The Newborn and Infant Chronic Lung Disease (NeoCLD) Program at CHOP specializes in the care of preterm infants with severe CLD. After managing more than 400 infants with severe CLD, we have learned there is a complex interaction between lung development, lung injury, and repair with multisystem morbidities. Therefore, care models need to be directed toward longer-term adequate respiratory and nutrition support to improve lung growth and minimize further lung damage.
Not 'normal' lungs
Figure 2. Left: CXR at the time of M.S.’s initial CHOP NICU admission showing severe lung disease with large cystic changes. Right: CXR before NICU discharge showing improvement in lung disease.

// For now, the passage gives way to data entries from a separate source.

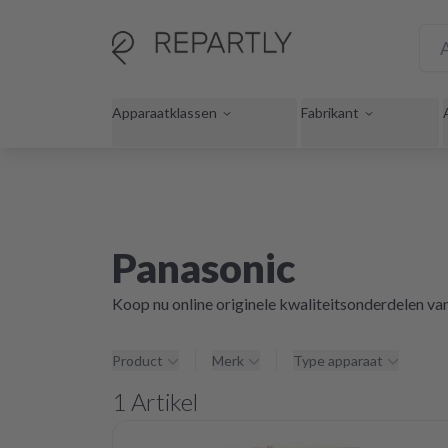
Apparaatklassen
Fabrikant
Panasonic
Koop nu online originele kwaliteitsonderdelen va
Product
Merk
Type apparaat
1
Artikel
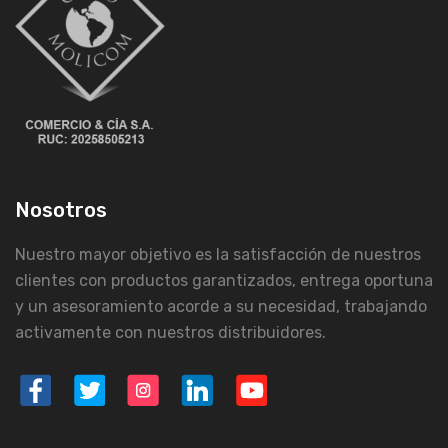
Nosotros
Nuestro mayor objetivo es la satisfacción de nuestros
clientes con productos garantizados, entrega oportuna
y un asesoramiento acorde a su necesidad, trabajando
activamente con nuestros distribuidores.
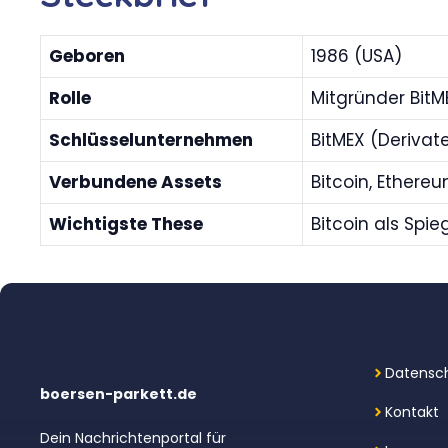
Geboren
1986 (USA)
Rolle
Mitgründer Bit
Schlüsselunternehmen
BitMEX (Derivat
Verbundene Assets
Bitcoin, Ethereu
Wichtigste These
Bitcoin als Spi
Datensch
boersen-parkett.de
Kontakt
Dein Nachrichtenportal für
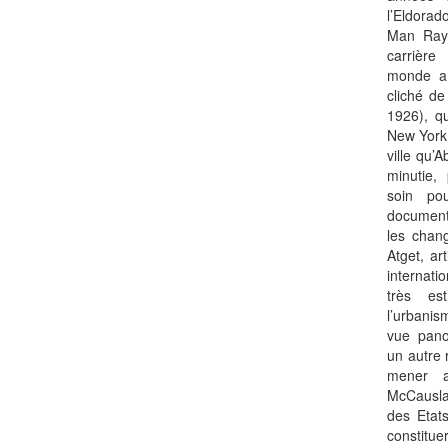
l’Eldora
Man Ray,
carrière
monde art
cliché de
1926), qu
New York 
ville qu’
minutie,
soin po
documenta
les chan
Atget, ar
internati
très est
l’urbanis
vue pano
un autre 
mener a
McCausla
des Etats
constitu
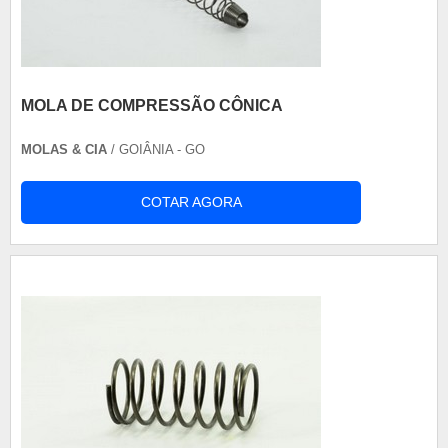
MOLA DE COMPRESSÃO CÔNICA
MOLAS & CIA
/ GOIÂNIA - GO
COTAR AGORA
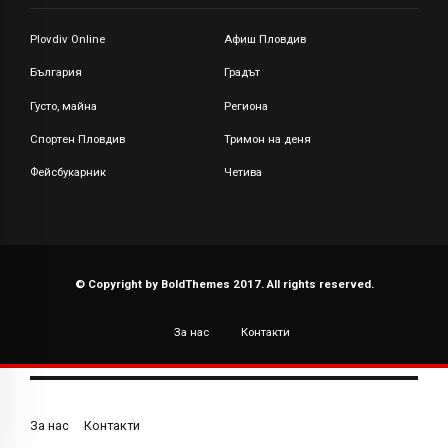
Plovdiv Online
Афиш Пловдив
България
Градът
Густо, майна
Региона
Спортен Пловдив
Тримон на деня
Фейсбукарник
Четива
© Copyright by BoldThemes 2017. All rights reserved.
За нас
Контакти
За нас
Контакти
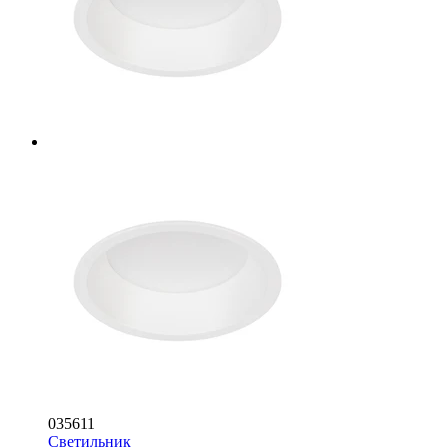
035611
Светильник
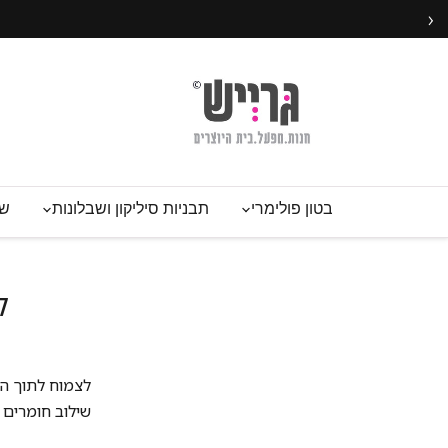
›
בטון פולימרי
תבניות סיליקון ושבלונות
שע
ק
לצמוח לתוך ה
שילוב חומרים וטכניקות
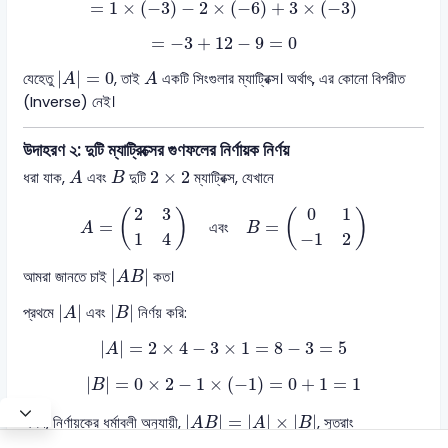
=
1
×
(
−
3
)
−
2
×
(
−
6
)
+
3
×
(
−
3
)
=
1
×
(
−
3
)
−
2
×
(
−
6
)
+
3
×
(
−
3
)
=
−
3
+
12
−
9
=
0
=
−
3
+
12
−
9
=
0
|
A
|
=
0
A
|
|
=
0
যেহেতু
, তাই
একটি সিংগুলার ম্যাট্রিক্স। অর্থাৎ, এর কোনো বিপরীত
A
A
(Inverse) নেই।
উদাহরণ ২: দুটি ম্যাট্রিক্সের গুণফলের নির্ণায়ক নির্ণয়
A
B
2
×
2
2
×
2
ধরা যাক,
এবং
দুটি
ম্যাট্রিক্স, যেখানে
A
B
A
=
(
2
3
1
4
)
এবং
B
=
(
0
1
−
1
2
)
2
3
0
1
(
)
(
)
=
=
এবং
A
B
1
4
−
1
2
|
A
B
|
|
|
আমরা জানতে চাই
কত।
A
B
|
A
|
|
B
|
|
|
|
|
প্রথমে
এবং
নির্ণয় করি:
A
B
|
A
|
=
2
×
4
−
3
×
1
=
8
−
3
=
5
|
|
=
2
×
4
−
3
×
1
=
8
−
3
=
5
A
|
B
|
=
0
×
2
−
1
×
(
−
1
)
=
0
+
1
=
1
|
|
=
0
×
2
−
1
×
(
−
1
)
=
0
+
1
=
1
B
|
A
B
|
=
|
A
|
×
|
B
|
|
|
=
|
|
×
|
|
এখন, নির্ণায়কের ধর্মাবলী অনুযায়ী,
, সুতরাং
A
B
A
B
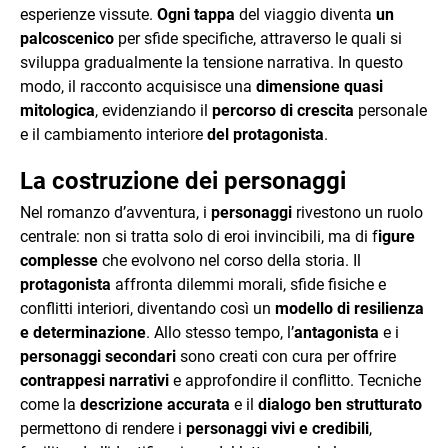
esperienze vissute.
Ogni tappa
del viaggio diventa
un
palcoscenico
per sfide specifiche, attraverso le quali si
sviluppa gradualmente la tensione narrativa. In questo
modo, il racconto acquisisce una
dimensione quasi
mitologica
, evidenziando il
percorso di crescita
personale
e il cambiamento interiore
del protagonista
.
La costruzione dei personaggi
Nel romanzo d’avventura, i
personaggi
rivestono un ruolo
centrale: non si tratta solo di eroi invincibili, ma di f
igure
complesse
che evolvono nel corso della storia. Il
protagonista
affronta dilemmi morali, sfide fisiche e
conflitti interiori, diventando così un
modello di resilienza
e determinazione
. Allo stesso tempo, l’
antagonista
e i
personaggi secondari
sono creati con cura per offrire
contrappesi narrativi
e approfondire il conflitto. Tecniche
come la
descrizione accurata
e il
dialogo ben strutturato
permettono di rendere i
personaggi vivi e credibili
,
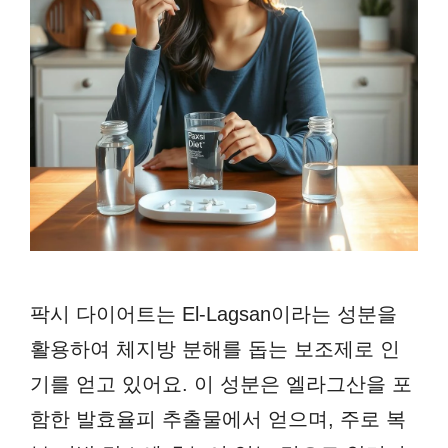
팍시 다이어트는 El-Lagsan이라는 성분을
활용하여 체지방 분해를 돕는 보조제로 인
기를 얻고 있어요. 이 성분은 엘라그산을 포
함한 발효율피 추출물에서 얻으며, 주로 복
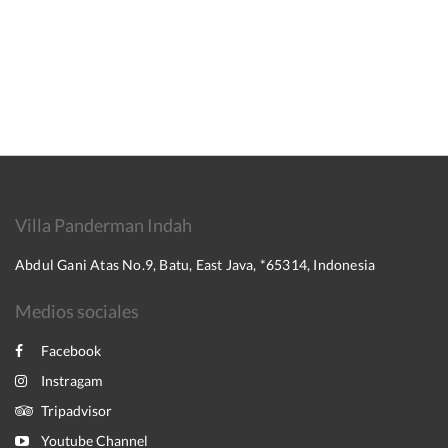
Villa Panderman Indah
Abdul Gani Atas No.9, Batu, East Java, *65314, Indonesia
Medios sociales
Facebook
Instragam
Tripadvisor
Youtube Channel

Infants and children with a history of CLD do not have “normal,” healthy lungs. Despite NICU resolution of major symptoms, improvement in chest X-rays, and weaning off respiratory support at the time of NICU discharge, they remain vulnerable to acute respiratory decompensations. Their dysfunctional pulmonary dynamics, as well as likelihood for multiple comorbidities, make them susceptible to increased illness from infections, aspiration events, development of pulmonary hypertension, and obstructive airway disease, such as asthma, to name just a few. Of note, these patients are at a particular risk for poor neurodevelopment, as well as delayed growth.
The broad range of potential comorbidities is why a multidisciplinary approach is important to optimize outcomes. Primary care providers must have a heightened awareness when this population presents with otherwise simple illnesses, such as the common cold, given that their lung pathology can put them at risk for rapidly progressing illness.